BREVE EXPOSIÇÃO DE MOTIVOS
Há muito o país reclama a criação de legislação própria destinada à regular, de
forma multifacetada, em vida ou pos mortem, a administração de bens em benefício de
outrem, a proteção patrimonial, a prestação de garantias, a constituição de renda em
favor de terceiro, a segregação de bens destinada à execução de determinado
empreendimento, ou mesmo a destinação de recursos a entidades filantrópicas, ou sem
fins lucrativos, beneficiando determinada classe de pessoas, ou mesmo destinadas às
instituições científicas ou religiosas, enfim a diversos outros propósitos idealizados pelo
cidadão comum ao pretender conjugar um ou mais dos objetivos exemplificativamente
acima mencionados.
E o modelo deste instituto idealizado no presente anteprojeto seria através da
institucionalização da fidúcia que, conquanto com alguma influência do sistema do
common law, buscou inspiração na legislação francesa, pinçando pontos aqui e acolá
para serem incorporados ao nosso ordenamento jurídico através da nova legislação
reguladora da fidúcia em nosso país.
Na realidade, o anteprojeto contempla as normas gerais sobre a fidúcia com a
sistematização dos princípios gerais sobre a propriedade fiduciária e a afetação
patrimonial, aplicado, in casu, aos direitos e obrigações das partes envolvidas, seja do
fiduciante, do fiduciário, ou dos beneficiários.
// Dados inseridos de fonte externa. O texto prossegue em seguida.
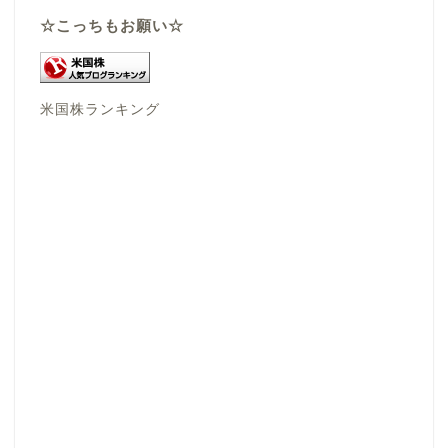
☆こっちもお願い☆
米国株ランキング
O que se pretende com o presente anteprojeto é criar norma regulatória
específica para o novo instituto capaz de vincular determinados bens e direitos a uma
situação específica.
Não resta a menor dúvida de que a fidúcia, tal como concebida no anteprojeto,
pode gerar, num primeiro momento, certa perplexidade no mundo jurídico, causando
natural apreensão para os operadores do direito, ou mesmo àqueles que venham a se
tornar parte envolvida quando da sua instituição, por uma suposta colisão com outras
figuras jurídicas ou institutos já regulados na legislação ordinária, fazendo-se aqui
questão de ressalvar, desde logo, no seu artigo 1º, o não prejuízo às relações fiduciárias
específicas às quais, a novel legislação, se aplicará subsidiariamente..
Não obstante isso, entendemos que embora possam ter pontos de similaridade ou
convergência com algumas dessas figuras ou institutos, a fidúcia, tal como proposta,
não conflitará com as normas vigentes, devendo ter conformação própria exatamente
destinada a evitar interpretações errôneas quanto aos seus objetivos e propósitos.
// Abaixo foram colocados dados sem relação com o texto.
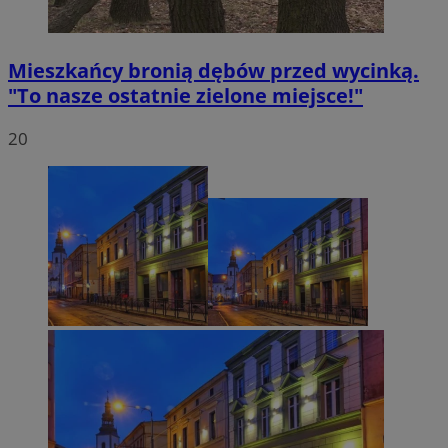
Mieszkańcy bronią dębów przed wycinką.
"To nasze ostatnie zielone miejsce!"
20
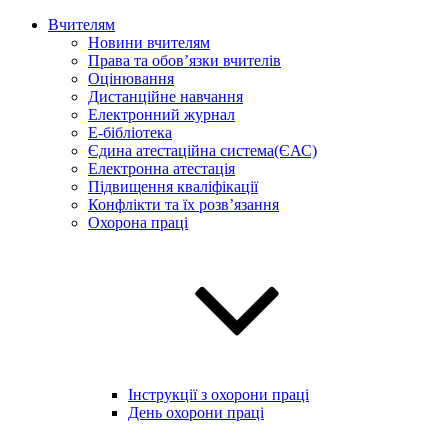
Вчителям
Новини вчителям
Права та обов’язки вчителів
Оцінювання
Дистанційне навчання
Електронний журнал
E-бібліотека
Єдина атестаційна система(ЄАС)
Електронна атестація
Підвищення кваліфікації
Конфлікти та їх розв’язання
Охорона праці
Інструкції з охорони праці
День охорони праці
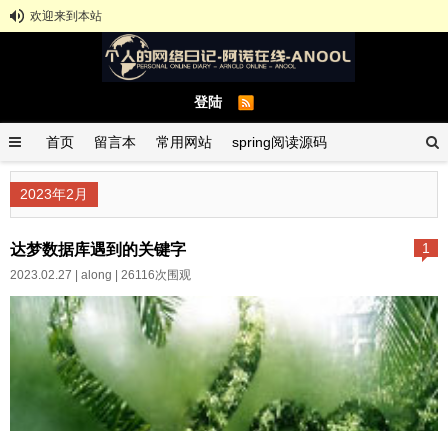
欢迎来到本站
登陆
首页
留言本
常用网站
spring阅读源码
spring示例demo
GitHub中文排行榜
2023年2月
达梦数据库遇到的关键字
1
2023.02.27 |
along
| 26116次围观
关键字user表改为userMuser表中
Isso não significa dizer que alguns dos dispositivos constantes do anteprojeto
devam se manter divorciados da legislação vigente; muito pelo contrário, poderão e
deverão ser interpretados em consonância com as normas vigentes, inclusive utilizando
essas como aplicação subsidiária às aqui propostas, dentro da boa técnica legislativa
que, acreditamos, tenha sido empregada na elaboração do presente anteprojeto.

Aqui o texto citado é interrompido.